Line 81 - giving  some detail on the local guidelines and how they were developed may be useful (are these hospital guidelines, swedish guidelines?)

line 107: I would move methods before results

table 1:

would change "type of preceding surgery" to "type of surgery preceding vancomycin administration"

**only 39% had vancomycin in the cement? please comment on this - was this intentional?

line 125 change vankomycin to vancomycin

line 133: change undertaken to obtained 

lines 143 and 268, 282 (maybe in other places that I have missed: change regime to regimen. 

line 170 change registrations to records

176: change red-neck syndrome to "red-person syndrome"

line 184: add high vanco troughs as a risk for toxicity. the toxicity is directly proportional with the levels. levels of 15-20 are associated with - depending on definitions of AKI - as high as 20% rates of AKI.  (Horey nov 1, 2012 Ann of pharm https://journals.sagepub.com/doi/10.1345/aph.1R158 is just one of the multitude of papers that demonstrated that)

line 200: single center is a limitation, that should be added.

201-210, some comment should be made that the current IDSA guideline on treatment of MRSA recommend AUC dosing.

in addition, you quote reference 22 the old guideline but do not mention the new updated guideline from 2020: https://academic.oup.com/ajhp/article/77/11/835/5810200?login=false#google_vignette

This paper https://pubmed.ncbi.nlm.nih.gov/38845212/ should also be commented on. It is a new machine learning algorithm that improves dosing.

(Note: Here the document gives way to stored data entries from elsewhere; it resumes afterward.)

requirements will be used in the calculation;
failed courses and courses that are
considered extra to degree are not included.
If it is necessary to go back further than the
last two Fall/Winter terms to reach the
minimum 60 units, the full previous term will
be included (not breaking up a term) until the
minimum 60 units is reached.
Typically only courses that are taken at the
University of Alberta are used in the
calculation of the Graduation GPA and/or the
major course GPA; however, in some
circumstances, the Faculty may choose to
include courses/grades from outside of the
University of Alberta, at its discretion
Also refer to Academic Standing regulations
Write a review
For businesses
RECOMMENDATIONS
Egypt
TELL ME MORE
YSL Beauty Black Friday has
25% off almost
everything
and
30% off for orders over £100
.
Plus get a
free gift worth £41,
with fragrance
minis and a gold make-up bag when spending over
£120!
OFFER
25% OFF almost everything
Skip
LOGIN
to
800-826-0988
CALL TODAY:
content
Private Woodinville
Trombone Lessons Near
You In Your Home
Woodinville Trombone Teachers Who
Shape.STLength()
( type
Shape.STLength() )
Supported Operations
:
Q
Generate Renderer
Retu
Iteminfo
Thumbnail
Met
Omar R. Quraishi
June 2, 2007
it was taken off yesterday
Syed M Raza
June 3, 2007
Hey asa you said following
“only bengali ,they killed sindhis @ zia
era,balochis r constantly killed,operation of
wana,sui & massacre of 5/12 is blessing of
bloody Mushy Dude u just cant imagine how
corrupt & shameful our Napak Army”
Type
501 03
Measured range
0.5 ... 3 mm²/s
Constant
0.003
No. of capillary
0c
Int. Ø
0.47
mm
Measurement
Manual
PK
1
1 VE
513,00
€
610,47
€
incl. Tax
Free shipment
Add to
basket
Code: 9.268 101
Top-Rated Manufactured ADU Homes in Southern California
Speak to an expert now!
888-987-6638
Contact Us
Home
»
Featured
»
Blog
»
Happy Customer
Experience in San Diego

The discussion should include this reference and comments on the appropriateness of the local guidelines should be made, given that - if they continue to include trough monitoring 15-20 they are outdated and should be changed. it is understandable that AUC dosing requires different resources and multiple levels.

line 239 and 241, elsewhere in text : change mikrog to mcg

line 259: the word equal is not appropriate, maybe "comparable" would be better. I would also mention that there are no large randomized controlled studies with this drug and the only one is open label randomized 7:1 and included under 100 patients only. It was not powered to look at noninferiority and certainly cannot be labeled as defining "equal" treatments.

line 269: the cost listed here are total hospitalization costs? Also, for the US and worldwide audience, USD may be an easier to understand cost reference, one could mention it for instance in line 155 as "86,684 SEK or approximately 8,000 USD".

Also in the discussion / limitations along with dalbavancin one has to mention other options (daptomycin for instance does not require level monitoring, dose adjustment is much simpler and there is certainly more data. 

figure 5 - in the flowchart, I would replace "Cosmic" with EMR system or mention the EMR system name in the text, the reader has to infer what "Cosmic" is.

Line 329/330 at the end of conclusion I would mention that AUC monitoring should be employed where adequate resources are available.

 

Author Response

Please see the attachment. 

Author Response File: Author Response.pdf

Round 2

Reviewer 2 Report

Comments and Suggestions for Authors

Thank you for including my suggestions in your article. 

In my view, the article can be published in the current form.

A single minor correction to my own suggestion (I suggested the current term for "red man syndrome" as "red person syndrome" which in fact is now "vancomycin infusion reaction" to be more politically correct.)